I met up with Max and Charlie in Barcelona, where they had been for the two days I was with my mom. I enjoyed looking at the various Gaudi architecture, and highly recommend going and touring the Sagrada Familia. I can’t wait until that thing is finished. Mmmm nerdy architecture dreams. I met up with a friend studying there for a year and ate lunch bought at the fresh food market on Las Ramblas. Sitting and just talking was really beautiful. She made sure she spoke Spanish all the time so speaking in English was a little harder for her. A lot of other architecture students from the program were also in Barcelona so later that night (after walking around the city all day, from Park Guelle, to the Harbor and the Gothic quarter, and no I don’t mean the angsty anti-social metal heads, I mean the old part of Barcelona with the cathedral etc) we all met and went to an Aussie bar. And stayed anti-social by just talking amongst ourselves about all the neat-o architecture, like the beautiful simplicity of the German Pavilion and why Gaudi totally dominates Barcelona and how Enric Miralles loves the curved form. I’ll press on with the other cities…
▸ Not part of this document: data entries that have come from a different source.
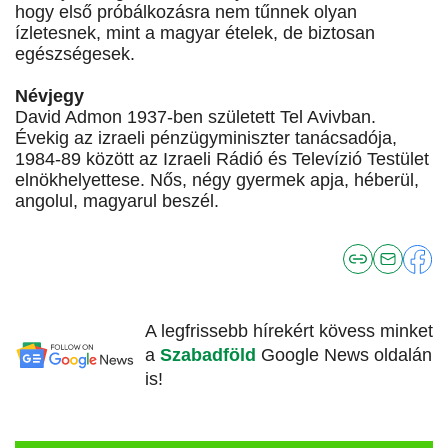
hogy első próbálkozásra nem tűnnek olyan
ízletesnek, mint a magyar ételek, de biztosan
egészségesek.
Névjegy
David Admon 1937-ben született Tel Avivban.
Évekig az izraeli pénzügyminiszter tanácsadója,
1984-89 között az Izraeli Rádió és Televízió Testület
elnökhelyettese. Nős, négy gyermek apja, héberül,
angolul, magyarul beszél.
A legfrissebb hírekért kövess minket
a
Szabadföld
Google News oldalán
is!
Bilbao! We arrived by plane into an airport designed by Santiago Calatrava. I felt like I was on the inside of a wave. We checked into our shady Hotel Bilbi and slept. The next morning we walked down the river to the Guggenheim Museum designed by Frank Gehry to sketch in the sun and then had the most amazing breakfast inside. You would think that because you’re eating in a world-class museum that you would pretty much have to sell your soul to pay for the meal. But nay, friends, it was super cheap for the most amazing café con leche and Spanish omelet I’ve ever had. To talk about the museum though, heh…. We were completely blown away. It lives up to all the hype. The atrium is cloud-like and soaring. The exhibit paled in comparison to the building… haha we got there just in time to see “American Art”. Oh irony.
The highlight of Bilbao however was seeing one of my best friends Anne Marie. We walked around the old part of Bilbao with her and eventually got dinner before I had to leave. It was very refreshing to see her too.
From Bilboa we flew to Seville. It was a city that we didn’t really research a lot of before going to, but we had a great time just walking around in the glorious warm sunshine and see a lot of old architecture. It is one of favorite cities because I had just a great relaxing time there. I got to go into a perpetual adoration chapel for a little while in the morning of the day we were there and it was just amazing. The architecture was our first example the mixture of western and Islamic architecture. And it had great graffiti.
We trained it to Cordoba where we stayed in a sweet hostel with some other friends and the following day we spent inside the Mosque-turned-Catholic-Church-turned-Museum sketching in the cold interior perspectives of the hypostyle columns before walking around the city and realizing that nothing was open because of an Andalusian national holiday. We ate a sweet Chinese buffet before catching a train to Granada.
Granada was a sad story that I won’t tell. It was still beautiful and the Alhambra was interesting. But that’s all I will say.
We concluded our Spain travels in Calatrava-town, commonly known as Valencia… another favorite city. We actually got into Valencia at 5am and watched the sun rise over the museum section of Valencia on the coast, mostly designed by the architect Santiago Calatrava, thus the permutation of any time of town or village named after him. Yes, another nerdy architecture joke. Later that day we went down to the coast and walked around in the Mediterranean before watching the sun set over Valencia and eating Paella in the Plaza de la Virgin. It was a great break. I got a lot of sketching done, but school started too quickly after the break and at all at once I was pulling all nighters again.
I’ll leave you with this post and will write about the past two weeks shortly.